About 40 years ago, I began reading The Wall Street Journal. A lot of that was due to seeing a lot of wealthy and successful people reading it. I wanted to be wealthy and successful, so I’d spend five dollars a week and give the paper a whirl.
I was also attracted to the Journal because of an ad campaign they did featuring luminaries from the ad industry—their stories on why they read the Journal. These were the people I wanted to learn from and work for. I reasoned if they read the Journal, I should too. Here are a couple of those ads. (BTW, Shep gave me my start, Gargano, a push, Hayden was my mentor, and Riney, my idol.)
For about five years now to friends I’ve been gushing over the quality of the Weekend Journal. It has a book section that is second to none and a few other features I enjoy as well. I stay away from their politics (which can only be described as neo-fascist or radical Murdochian-right) and as much as I loathe giving even a few bucks a week to anti-fact climate deniers, I always feel smarter having read the paper.
I’m old-fashioned enough to believe that being smart is still a business advantage, not just being cool. And I’m sticking with that line of thinking.

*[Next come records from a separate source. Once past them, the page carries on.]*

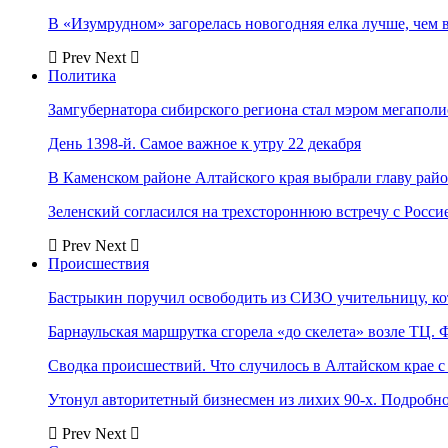
В «Изумрудном» загорелась новогодняя елка лучше, чем 
Prev
Next
Политика
Замгубернатора сибирского региона стал мэром мегаполи
День 1398-й. Самое важное к утру 22 декабря
В Каменском районе Алтайского края выбрали главу рай
Зеленский согласился на трехстороннюю встречу с Росси
Prev
Next
Происшествия
Бастрыкин поручил освободить из СИЗО учительницу, 
Барнаульская маршрутка сгорела «до скелета» возле ТЦ. 
Сводка происшествий. Что случилось в Алтайском крае с 
Утонул авторитетный бизнесмен из лихих 90-х. Подробн
Prev
Next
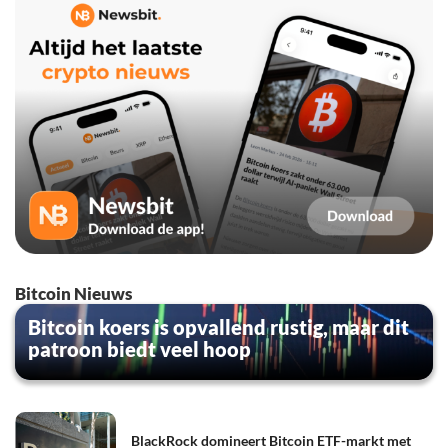
Bitcoin Nieuws
Bitcoin koers is opvallend rustig, maar dit
patroon biedt veel hoop
BlackRock domineert Bitcoin ETF-markt met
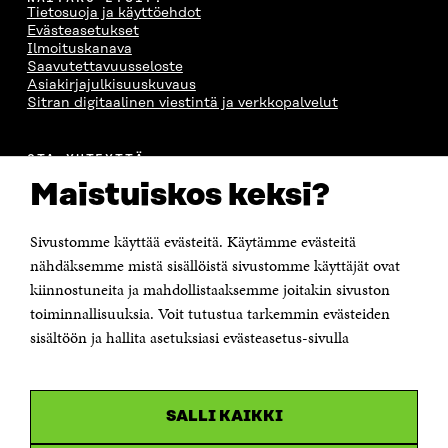
Tietosuoja ja käyttöehdot
Evästeasetukset
Ilmoituskanava
Saavutettavuusseloste
Asiakirjajulkisuuskuvaus
Sitran digitaalinen viestintä ja verkkopalvelut
OTA YHTEYTTÄ
Suomen itsenäisyyden juhlarahasto Sitra
Maistuiskos keksi?
Itämerenkatu 11-13, PL 160,
00181 Helsinki
Sivustomme käyttää evästeitä. Käytämme evästeitä
Puhelin +358 294 618 991
Sähköpostiosoite
nähdäksemme mistä sisällöistä sivustomme käyttäjät ovat
etunimi.sukunimi@sitra.fi tai sitra@sitra.fi
kiinnostuneita ja mahdollistaaksemme joitakin sivuston
Saapumisohjeet
toiminnallisuuksia. Voit tutustua tarkemmin evästeiden
sisältöön ja hallita asetuksiasi evästeasetus-sivulla
Y-tunnus 0202132-3
OLEMME NÄISSÄ SOMEISSA
SALLI KAIKKI
Facebook
Avautuu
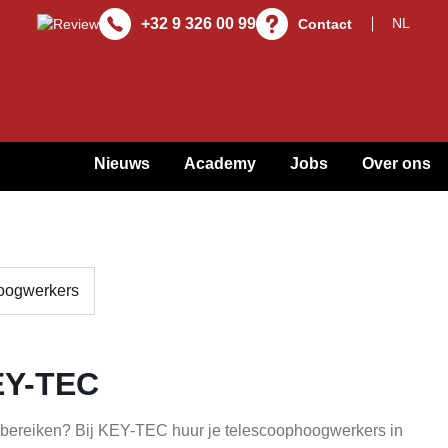
+32 9 326 00 99
Contact
Nieuws
Academy
Jobs
Over ons
oogwerkers
EY-TEC
te bereiken? Bij KEY-TEC huur je telescoophoogwerkers in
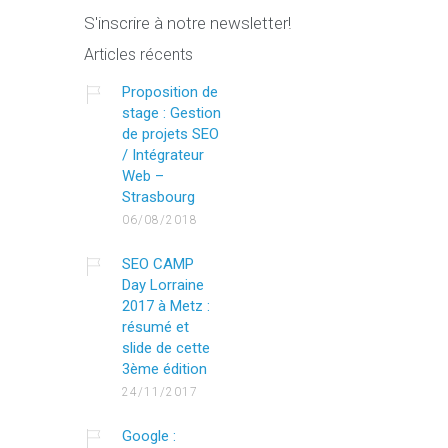
S'inscrire à notre newsletter!
Articles récents
Proposition de
stage : Gestion
de projets SEO
/ Intégrateur
Web –
Strasbourg
06/08/2018
SEO CAMP
Day Lorraine
2017 à Metz :
résumé et
slide de cette
3ème édition
24/11/2017
Google :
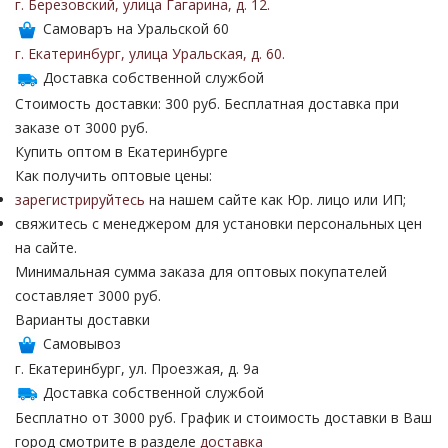
г. Березовский
,
улица Гагарина
,
д. 12
.
Самоваръ на Уральской 60
г. Екатеринбург
,
улица Уральская
,
д. 60
.
Доставка собственной службой
Стоимость доставки: 300 руб. Бесплатная доставка при
заказе от 3000 руб.
Купить оптом в Екатеринбурге
Как получить оптовые цены:
зарегистрируйтесь
на нашем сайте как Юр. лицо или ИП;
свяжитесь с менеджером для установки персональных цен
на сайте.
Минимальная сумма заказа для оптовых покупателей
составляет 3000 руб.
Варианты доставки
Самовывоз
г. Екатеринбург, ул. Проезжая, д. 9а
Доставка собственной службой
Бесплатно от 3000 руб. График и стоимость доставки в Ваш
город смотрите в разделе
доставка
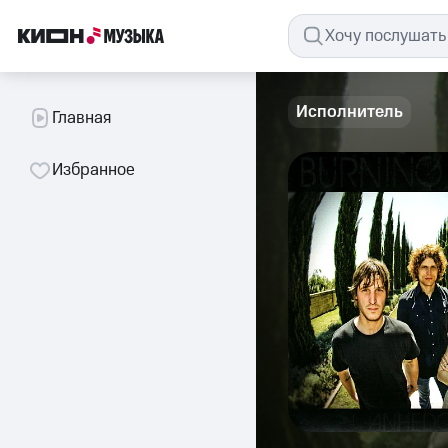
Исполнитель
Главная
Избранное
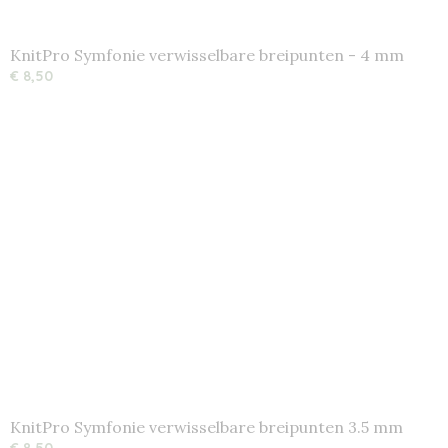
KnitPro Symfonie verwisselbare breipunten - 4 mm
€ 8,50
KnitPro Symfonie verwisselbare breipunten 3.5 mm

On Saturday, there was an essay in the paper by Jared Diamond, the Pulitzer Prize winning author behind the notable book, “Guns, Germs and Steel.” The essay was called “The Germs that Transformed History.” I’m not linking to it, because the Journal has a paywall and you’ll just get frustrated. But I liked this quotation from Diamond in speaking about The Black Death (a plague that makes Covid-19 look like a runny nose.)
“Its immediate effect on Western Europe’s economy and trade was disastrous. Paradoxically, though, its long-term effect was positive. By reducing the number of laborers, the Black Death forced landowners to start paying their tenants and to grant them more rights and freedoms. Societies became less rigidly stratified; nuclear families became stronger; and sanitation and quarantines developed to combat infectious diseases.”
Another POV on the Trump-exacerbated pandemic comes from another newspaper, The failing New York Times. It was written by another Pulitzer-Prize winner, Jon Meacham, who also chairs the history department at a small Tennessee community college.
Meacham writes, “Thus began the deadliest pandemic in human history. The Black Death killed an estimated third of the world’s population, leading to fundamental social, economic and political shifts. It’s too early to know where our own battle against Covid-19 will lead us — the fight is far from over — but the nonfiction literature of plague reveals that pandemics, while ending individual human lives, can mark the beginnings of new ways of being and of thinking.
“How did it end? For a long time it didn’t….”
And here’s the part I especially liked,
“The plague made no sense, and in making no sense, it helped reorder how human beings understood the world… the Black Death undermined received authority. The shift from faith in institutions — monarchies, aristocracies, papacies — to an emphasis on the individual would be accelerated in the years of the Protestant Reformation and the scientific revolution, … the roots of modernity can be traced to the disease-bearing fleas and rats of the 14th century.”
And the part I especially, especially liked—and found hopeful, actually,
“Once people envisioned the possibility of change in a fixed order, the end of an age of submission came into sight; the turn to individual conscience lay ahead. To that extent the Black Death may have been the unrecognized beginning of modern man.”
All this to say primarily one thing.
I wonder how ad agencies—and the Vulture Capitalists that run the holding companies that exert monopoly control over the industry—will adjust (if they’ll adjust at all) to the changes wrought by COVID-19. Or, in my mind more likely, if they’ll resist adapting at all and wait to the next anthropocene disaster, whether that’s another plague or a nuclear or, most-likely a climatic disaster.
One of the greatest comedy directors of all-time, Preston Sturges, fell into oblivion almost as quickly as he rose to the highest heights. Though the AFI’s list of Top100 Film Comedies is afflicted with more than a smidgen of recency bias, Sturges, who all-but disappeared after 1948, still has four movies on the august list.
Sturges’ last Hollywood movie—the utter box-office disaster, “The Sin of Harold Diddlebock,” contains, in my opinion about 25 of the greatest minutes in all of film history. A line from Harold Diddlebock has been lately rattling through my plague-addled brain:
“A man works his whole life in a glass factory. One day he picks up a hammer.”